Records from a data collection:

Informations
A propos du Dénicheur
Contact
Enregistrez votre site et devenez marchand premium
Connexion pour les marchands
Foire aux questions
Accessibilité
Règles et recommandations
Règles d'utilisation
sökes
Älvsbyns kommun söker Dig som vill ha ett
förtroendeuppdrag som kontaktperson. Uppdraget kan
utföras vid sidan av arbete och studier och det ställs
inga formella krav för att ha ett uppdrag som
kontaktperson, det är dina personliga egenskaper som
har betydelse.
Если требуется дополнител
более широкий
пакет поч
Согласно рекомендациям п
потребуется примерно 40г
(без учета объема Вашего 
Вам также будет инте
...
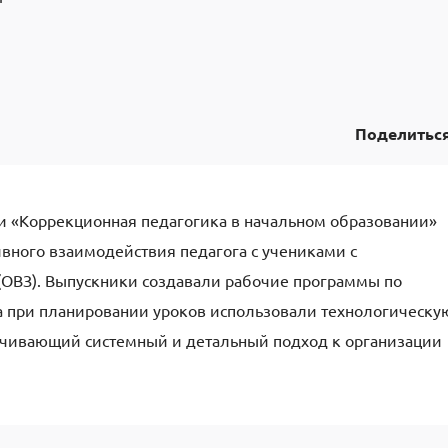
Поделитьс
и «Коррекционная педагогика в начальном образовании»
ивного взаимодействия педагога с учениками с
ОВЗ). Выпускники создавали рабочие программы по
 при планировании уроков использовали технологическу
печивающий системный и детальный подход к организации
* * *
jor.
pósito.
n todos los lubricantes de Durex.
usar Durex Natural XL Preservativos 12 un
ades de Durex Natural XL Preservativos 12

▸ Task description
Scan the entries above for the line containing "Informations", and copy it and all lines after it exactly, down to and including the line containing "Älvsbyns kommun söker Dig som vill ha ett".

▸ Final answer
Informations
A propos du Dénicheur
Contact
Enregistrez votre site et devenez marchand premium
Connexion pour les marchands
Foire aux questions
Accessibilité
Règles et recommandations
Règles d'utilisation
sökes
Älvsbyns kommun söker Dig som vill ha ett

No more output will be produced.